==== RECORDS FOR THIS TASK ====
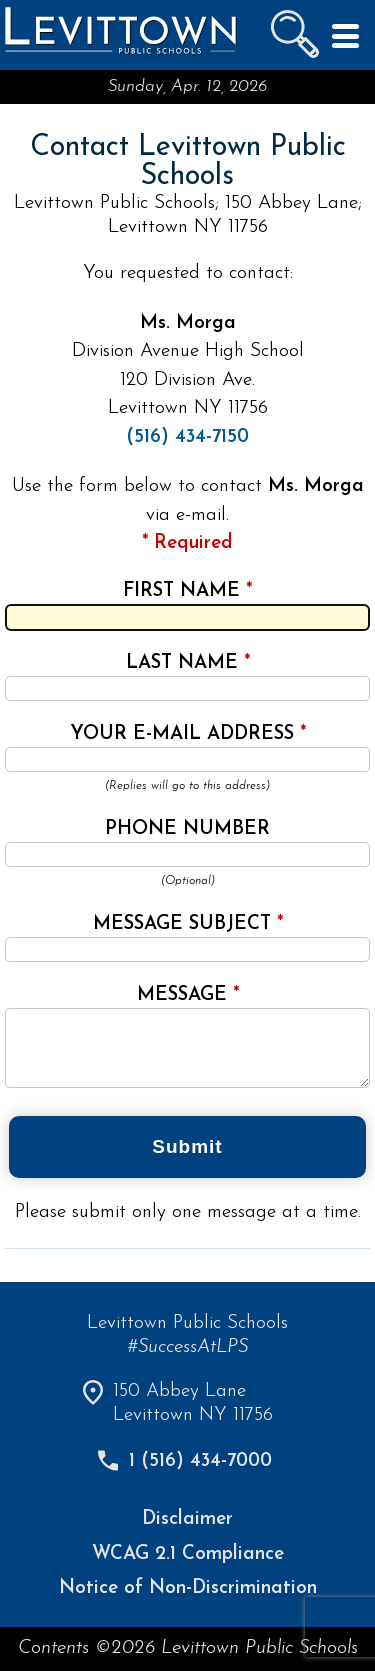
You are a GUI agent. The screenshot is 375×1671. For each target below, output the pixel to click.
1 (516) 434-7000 (200, 1461)
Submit (187, 1146)
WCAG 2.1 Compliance (188, 1554)
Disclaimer (187, 1519)
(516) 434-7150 (187, 437)
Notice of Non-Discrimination (188, 1588)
====
§ EXERCISE DETAILS
Only the pictures are to be left out; the rest of the material above should be printed verbatim.

§ RESPONSE TO THIS TASK
You are a GUI agent. The screenshot is 375×1671. For each target below, output the pixel to click.
1 (516) 434-7000 (200, 1461)
Submit (187, 1146)
WCAG 2.1 Compliance (188, 1554)
Disclaimer (187, 1519)
(516) 434-7150 (187, 437)
Notice of Non-Discrimination (188, 1588)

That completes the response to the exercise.